|
Indonesia dan Pemabuk ?
Bp. Marimun, Tegal,
5 Desember 2004. Saya prihatin dan kecewa atas atas keadaan bangsa indonesia saat ini. Awal mulanya saya kira hanya terjadi di kampung saya saja, pemabuk, keonaran, pemalakan dan lain-lain. Tapi perkembangannya, ternyata terjadi juga di sebagian besar kampung-kampung yang lain di negeri ini. Tampaknya bangsa ini menuju bangsa yang bobrok. Orang yang baik-baik malah banyak tersingkirkan, terpojok, terancam, malah yang parah, akhirnya tidak sedikit dari mereka malah terpaksa ikut ke dalamnya, walaupun sebenarnya tak menghendakinya. Apa yang terjadi dengan bangsa ini ? MasIdan. Bapak Marimun yang terhormat, inilah yang juga menjadi keprihatinan sekaligus perhatian utama kami. Lika-liku dunia minuman keras ternyata tidak hanya berdampak pada keboborokan budi pekerti di tingkat lokal saja, namun sudah berdampak pada kebobrokan budi pekerti bangsa ini. Inilah sebenarnya yang menjadi pokok persoalaan bangsa yang telah melahirkan kasus-kasus besar di negeri ini.Hal inilah yang luput dari perhatian pemerintah kita, yang justru berkonsentrasi pada masalah-masalah besar, seperti kasus-kasus korupsi, terorisme, dan kerusuhan. Kalau dikaji lebih dalam, sebenarnya kasus-kasus tersebut hanyalah wujud pada "permukaan" suatu masalah (kasus) yang muncul dari "permasalahan yang paling mendasar" yaitu "kekeringan moral" yang telah merasuki masyarakat bangsa ini. Sumber masalah yang telah terlupakan oleh pemerintah kita.
Oleh karena itu, penyelasaian-penyelesaian masalah yang hanya terfokus pada maslah-masalah besar hanyalah akan menjadikan tampak tuntas pada permukaannya saja, namun akan terus menerus muncul silih berganti, di lain tempat dan waktu, bagai ujung yang tak berkesudahan. Yang lebih fatal lagi, kalau semangat pemberantasan kasus-kasus besar, pada permukaannya itu, mulai melemah. Entah mungkin karena kondisi politik yang tidak kondusif, atau lemahnya budaya untuk itu, atau keadaan ekonomi yang butuh diutamakan, ataupun segala masalah yang muncul menjadi penghambatnya. Dapat dipastikan keadaan akan kembali seperti semula, muncul kasus-kasus baru yang sejenis justru akan menjadi-jadi bagai terlapas dari tali, keadaan bisa jadi malah bertambah parah. Itulah hasil dari penyelesaian masalah yang hanya terfokus pada permukaan masalah saja, tanpa dibarengi dengan membongkar dan membangun kembali sumber-sumber masalah maslah dengan serius dan seksama.

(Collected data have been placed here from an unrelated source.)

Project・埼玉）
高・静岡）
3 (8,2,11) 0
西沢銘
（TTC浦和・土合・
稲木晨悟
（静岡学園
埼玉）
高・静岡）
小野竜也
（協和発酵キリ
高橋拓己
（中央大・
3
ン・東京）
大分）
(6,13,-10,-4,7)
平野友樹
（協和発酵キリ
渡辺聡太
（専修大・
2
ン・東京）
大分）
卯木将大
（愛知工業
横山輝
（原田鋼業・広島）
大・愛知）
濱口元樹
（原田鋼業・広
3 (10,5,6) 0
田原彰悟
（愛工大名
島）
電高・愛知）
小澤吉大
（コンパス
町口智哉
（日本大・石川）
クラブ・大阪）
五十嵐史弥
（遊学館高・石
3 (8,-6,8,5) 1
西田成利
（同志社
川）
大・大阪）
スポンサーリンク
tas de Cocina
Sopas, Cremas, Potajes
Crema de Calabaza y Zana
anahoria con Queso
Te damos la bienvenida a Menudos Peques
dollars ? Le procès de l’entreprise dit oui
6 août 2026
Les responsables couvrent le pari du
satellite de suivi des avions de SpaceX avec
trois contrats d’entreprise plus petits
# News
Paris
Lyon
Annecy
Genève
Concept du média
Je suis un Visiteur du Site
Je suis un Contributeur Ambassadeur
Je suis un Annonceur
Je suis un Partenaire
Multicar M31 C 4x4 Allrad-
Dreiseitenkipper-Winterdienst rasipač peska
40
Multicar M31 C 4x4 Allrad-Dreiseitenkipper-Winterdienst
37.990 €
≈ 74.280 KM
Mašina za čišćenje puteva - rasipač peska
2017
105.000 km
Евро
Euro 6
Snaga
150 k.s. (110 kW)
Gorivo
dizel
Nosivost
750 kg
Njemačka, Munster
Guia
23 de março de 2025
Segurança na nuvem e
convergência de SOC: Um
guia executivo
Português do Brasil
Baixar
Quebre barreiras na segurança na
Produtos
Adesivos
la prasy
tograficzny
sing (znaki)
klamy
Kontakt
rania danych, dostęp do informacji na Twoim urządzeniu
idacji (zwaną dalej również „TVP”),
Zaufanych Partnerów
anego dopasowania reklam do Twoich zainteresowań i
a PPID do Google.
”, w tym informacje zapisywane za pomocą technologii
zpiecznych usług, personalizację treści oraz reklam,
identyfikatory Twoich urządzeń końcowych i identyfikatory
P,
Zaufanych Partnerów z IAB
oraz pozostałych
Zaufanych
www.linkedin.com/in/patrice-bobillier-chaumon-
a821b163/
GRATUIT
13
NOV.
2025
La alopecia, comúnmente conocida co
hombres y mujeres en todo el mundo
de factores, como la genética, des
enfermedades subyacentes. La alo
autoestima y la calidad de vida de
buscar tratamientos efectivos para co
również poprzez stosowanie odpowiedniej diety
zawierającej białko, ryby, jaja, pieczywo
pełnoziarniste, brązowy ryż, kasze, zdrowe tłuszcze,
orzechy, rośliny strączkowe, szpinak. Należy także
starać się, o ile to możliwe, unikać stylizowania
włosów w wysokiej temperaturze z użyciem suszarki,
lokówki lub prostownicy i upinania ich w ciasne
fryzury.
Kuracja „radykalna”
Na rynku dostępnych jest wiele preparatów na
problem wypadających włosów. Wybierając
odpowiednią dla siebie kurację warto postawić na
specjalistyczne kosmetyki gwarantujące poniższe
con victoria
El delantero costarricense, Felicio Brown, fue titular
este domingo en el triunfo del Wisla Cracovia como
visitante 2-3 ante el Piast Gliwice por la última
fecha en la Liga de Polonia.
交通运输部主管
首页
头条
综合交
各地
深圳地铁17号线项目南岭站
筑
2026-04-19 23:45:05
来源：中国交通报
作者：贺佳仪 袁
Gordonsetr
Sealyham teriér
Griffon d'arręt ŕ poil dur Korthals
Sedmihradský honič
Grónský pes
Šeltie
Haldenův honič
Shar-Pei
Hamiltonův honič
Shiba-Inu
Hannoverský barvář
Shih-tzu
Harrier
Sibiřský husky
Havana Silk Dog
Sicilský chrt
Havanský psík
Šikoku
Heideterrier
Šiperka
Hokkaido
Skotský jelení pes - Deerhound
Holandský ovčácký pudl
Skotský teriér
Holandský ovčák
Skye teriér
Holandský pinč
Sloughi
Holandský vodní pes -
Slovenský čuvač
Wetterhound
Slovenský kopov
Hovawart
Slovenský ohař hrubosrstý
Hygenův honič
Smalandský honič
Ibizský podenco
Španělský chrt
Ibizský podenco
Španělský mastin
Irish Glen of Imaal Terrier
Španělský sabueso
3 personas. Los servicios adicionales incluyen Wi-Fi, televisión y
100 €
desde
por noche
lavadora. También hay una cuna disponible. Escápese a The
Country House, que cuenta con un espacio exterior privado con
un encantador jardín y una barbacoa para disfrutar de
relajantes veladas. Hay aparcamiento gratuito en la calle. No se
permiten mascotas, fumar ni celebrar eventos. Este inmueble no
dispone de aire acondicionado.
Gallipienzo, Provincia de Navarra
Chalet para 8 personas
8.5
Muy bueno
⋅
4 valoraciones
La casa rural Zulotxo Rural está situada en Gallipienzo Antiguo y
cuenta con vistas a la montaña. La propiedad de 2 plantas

Kekeringan moral yang telah mewabah pada bangsa kita ini disebabkan dua faktor yang sangat mempengaruhi yaitu adanya "budaya kemunafikan" yang telah terwariskan oleh masyarakat kita ( untuk lebih detilnya lihat Topik : "Masyarakat Kita Suka Mengamuk" ). Yang kedua, kekeringan moral akibat ketidaksiapan kita mengantisipasi efek-efek "budaya global" yang terus menghujam kita tanpa "kendali". Yaitu "kendali budaya" atas jawaban menggelontornya budaya global yang telah terserap akibat kemajuan tekhnologi dan infomasi. Sebuah jawaban yang merupakan bentuk pemahaman kita akan budaya yang tidak pantas ditumbuhkembangkan pada bangsa ini. Pemahaman kepada masyarakat luas bawasannya dibalik kemajuan tehnologi dan informasi, ada budaya yang dapat merusak diri kita sendiri, yang pada akhirnya akan sangat merugikan masyarakat kita sendiri.
Bukannya kita harus 'antipati' terhadap kemajuan tehnologi-informasi, namun pemahaman kita terhadap 'kendali budaya' atas 'budaya global' harus ditumbuhkembangkan menjawab kemajuan tehnologi-informasi tersebut. Sebagai contoh "pemahaman kendali budaya" yang kami maksud adalah, misal, alkoholis, perjudian, budaya ngebrong dan lain-lain, yang oleh budaya global dianggap sebagai bagian dari simbol budaya yang akan datang. Budaya ini harus kita pahamkan kepada masyarakat luas bawasan budaya itu tidak lebih dan tidak kurang hanya akan merusak diri sendiri, masa depan, keluaraga, dan masyarakat itu sendiri. Pemahaman ini tidak hanya sebatas jargon saja, namun lebih dari itu, pemahaman itu harus sudah menjadi bagian dalam budaya masyarakat. Dengan demikian masyarakat akan terus menerus memahami dan memperkecil ruang gerak budaya global yang merugikan itu.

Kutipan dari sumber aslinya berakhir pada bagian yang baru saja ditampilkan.